§ **Work order**
Among the lines below, keep only those from the one containing "1 318119 :FAX" through the one containing "موقعنا على الخريطة", and reproduce them exactly.

§ **Records to process**
....................

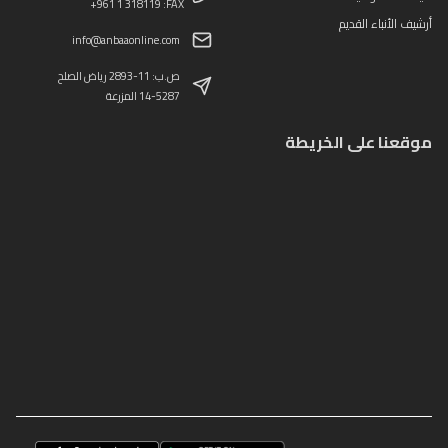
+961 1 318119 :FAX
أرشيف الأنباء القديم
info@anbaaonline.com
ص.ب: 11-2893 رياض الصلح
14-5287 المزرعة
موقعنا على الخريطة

....................

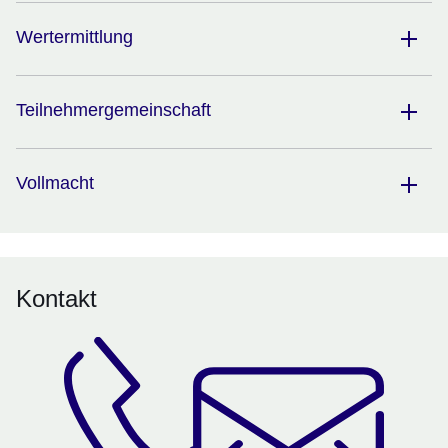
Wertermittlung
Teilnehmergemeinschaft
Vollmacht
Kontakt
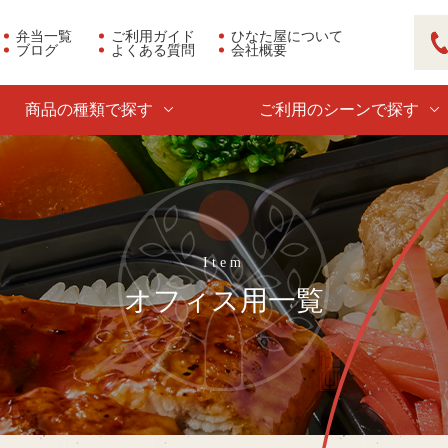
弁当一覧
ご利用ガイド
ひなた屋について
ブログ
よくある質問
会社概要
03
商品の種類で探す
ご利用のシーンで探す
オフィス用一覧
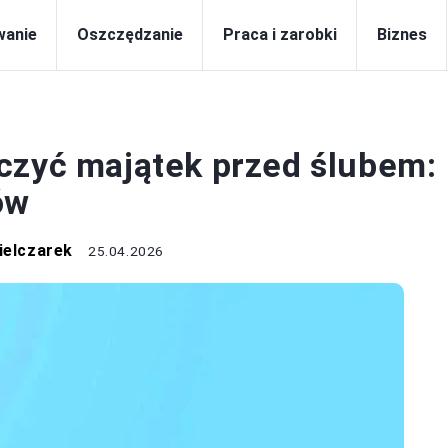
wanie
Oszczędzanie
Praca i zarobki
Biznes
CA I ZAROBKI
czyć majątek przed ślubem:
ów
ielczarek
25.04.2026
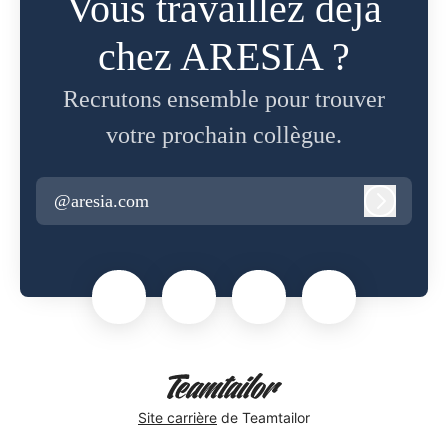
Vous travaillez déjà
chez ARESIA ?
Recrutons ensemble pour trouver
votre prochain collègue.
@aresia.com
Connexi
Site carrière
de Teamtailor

....................

§ **Reply to the task**
+961 1 318119 :FAX
أرشيف الأنباء القديم
info@anbaaonline.com
ص.ب: 11-2893 رياض الصلح
14-5287 المزرعة
موقعنا على الخريطة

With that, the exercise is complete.